‘Trump’s Trade War’ airs Tuesday

Tim Grucza, right, filming along one of the narrow alleys of old Beijing with soundman Luo Hao. Grucza is using a hand-held DSLR to keep a low profile while filming in public. (Emma Schwartz/FRONTLINE)

By Haley Samsel

President Trump’s decision to impose tariffs on billions of dollars of Chinese imports has captured headlines for the past year, most recently with Chinese negotiators set to arrive in Washington next week for trade talks. But what’s behind the conflict, and how does it affect American and Chinese industry?

Those questions are at the heart of “Trump’s Trade War,” a new FRONTLINE documentary produced in partnership with National Public Radio and IRW that will air Tuesday.

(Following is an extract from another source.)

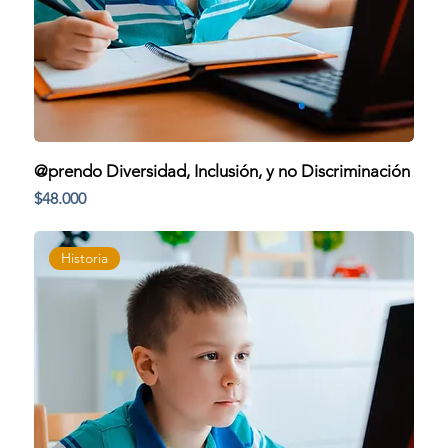
@prendo Diversidad, Inclusión, y no Discriminación
Precio
$48.000
Historia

Laura Sullivan, an NPR correspondent, has been working with FRONTLINE producer Rick Young and his team, co-producers Fritz Kramer and Emma Schwartz and IRW-FRONTLINE Fellow Emily Crawford, to explore what led to Trump’s decision to confront China and how the growing rivalry between the two countries extends far beyond trade and tariffs.

Frontline shooting in Middletown, OH
NPR correspondent  Laura Sullivan waits while the camera crew films. (Emma Schwartz/FRONTLINE)

The stakes are high: Billions of dollars in trade between the U.S. and China, the stability of the system that has governed global trade for decades and the relationship between the world’s greatest powers.

But it’s also about much more. While American and Chinese officials say they will come to a trade agreement soon, the economic rivalry is far from over: In business and especially technology, the competition between American and Chinese businesses is expected to grow.